### GIVEN RECORDS
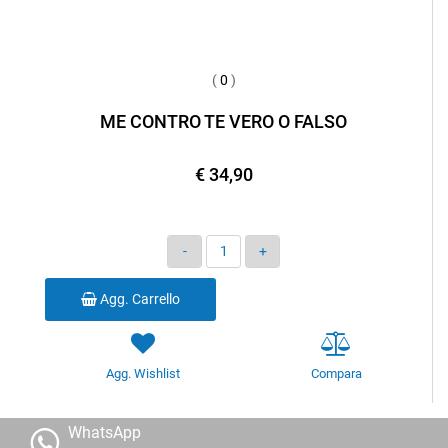
(
0
)
ME CONTRO TE VERO O FALSO
€ 34,90
Quantità
Agg. Carrello
Agg. Wishlist
Compara
WhatsApp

### EXERCISE
Take the entries above and restate them word for word, minus their images.

### TASK OUTPUT
(
0
)
ME CONTRO TE VERO O FALSO
€ 34,90
Quantità
Agg. Carrello
Agg. Wishlist
Compara
WhatsApp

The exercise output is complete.